Previously, Congress passed legislation that allowed rural hospitals to convert to Rural Emergency Hospitals (REH) as a way to stay open. The designation by CMS allows the hospitals to stay open and provide critical care to their communities as an emergency services-only hospitals. CMS reimburses the hospital at a higher rate, as well as provides them with an additional monthly facility payment each month. In 2023, that payment was $272,866 per month, but was set to increase each year per the legislation.
Slabach said 15 rural hospitals have chosen to adopt the REH designation as a way to stay open and provide their communities with emergency healthcare.
But in at least one case, the switch hasn’t worked. St. Mark’s Hospital in La Grange, Texas, closed in October after closing its in-patient services to become an REH. The hospital said its $13 million mortgage debt, years of revenue shortfalls, and escalating expenses left it with no other choice but to close.
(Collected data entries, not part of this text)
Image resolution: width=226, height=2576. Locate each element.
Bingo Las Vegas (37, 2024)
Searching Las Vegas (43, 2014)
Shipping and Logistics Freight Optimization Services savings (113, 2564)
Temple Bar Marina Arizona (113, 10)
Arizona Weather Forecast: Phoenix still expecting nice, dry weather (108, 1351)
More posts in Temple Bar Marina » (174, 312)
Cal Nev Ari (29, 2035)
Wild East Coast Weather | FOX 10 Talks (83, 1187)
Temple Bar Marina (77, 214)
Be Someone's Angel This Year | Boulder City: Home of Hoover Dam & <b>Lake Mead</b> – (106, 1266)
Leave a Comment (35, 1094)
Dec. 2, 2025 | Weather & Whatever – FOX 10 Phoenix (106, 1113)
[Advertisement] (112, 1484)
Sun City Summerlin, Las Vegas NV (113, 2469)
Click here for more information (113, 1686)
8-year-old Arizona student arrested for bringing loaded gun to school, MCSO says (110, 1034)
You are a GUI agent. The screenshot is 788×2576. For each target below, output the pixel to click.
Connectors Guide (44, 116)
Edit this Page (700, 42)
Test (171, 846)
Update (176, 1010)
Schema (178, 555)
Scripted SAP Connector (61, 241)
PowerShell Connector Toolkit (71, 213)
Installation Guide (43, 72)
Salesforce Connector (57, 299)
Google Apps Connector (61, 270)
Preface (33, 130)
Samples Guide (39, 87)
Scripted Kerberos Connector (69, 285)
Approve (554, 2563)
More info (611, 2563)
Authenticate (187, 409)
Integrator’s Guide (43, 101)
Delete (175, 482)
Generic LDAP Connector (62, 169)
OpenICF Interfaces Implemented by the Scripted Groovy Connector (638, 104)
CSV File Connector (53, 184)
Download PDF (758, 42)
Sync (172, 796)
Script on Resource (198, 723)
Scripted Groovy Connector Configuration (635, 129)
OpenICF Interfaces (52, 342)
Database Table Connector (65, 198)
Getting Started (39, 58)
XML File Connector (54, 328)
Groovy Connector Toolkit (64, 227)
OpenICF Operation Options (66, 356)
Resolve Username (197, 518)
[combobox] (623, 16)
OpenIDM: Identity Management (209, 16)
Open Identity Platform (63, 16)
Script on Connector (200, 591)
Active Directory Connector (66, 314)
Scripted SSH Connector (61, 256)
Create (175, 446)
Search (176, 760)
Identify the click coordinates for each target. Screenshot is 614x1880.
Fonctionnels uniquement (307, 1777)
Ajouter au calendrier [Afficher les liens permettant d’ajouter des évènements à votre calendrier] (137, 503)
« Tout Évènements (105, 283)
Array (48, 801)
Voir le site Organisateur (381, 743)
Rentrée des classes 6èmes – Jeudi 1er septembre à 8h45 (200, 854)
“Even with the new REH designation, the Board was clear that St. Mark’s needed additional outside financial support to pay the hospital’s mortgage,” Dudley Piland, St. Mark’s Board Chair, said in a press release. “After several unsuccessful efforts to garner support, Hospital Centers of Excellence (HCOE), a local group of investors, stepped up with a plan that might be able to secure funding to continue healthcare services to the community… Unfortunately, servicing the hospital’s liabilities and mortgage debt was apparently too great.”
Slabach said it’s too early to tell if the REH designation is good or bad for rural hospitals and their communities, but that the new designation has allowed many rural hospitals to stay open at a time when their finances put them in jeopardy of closing.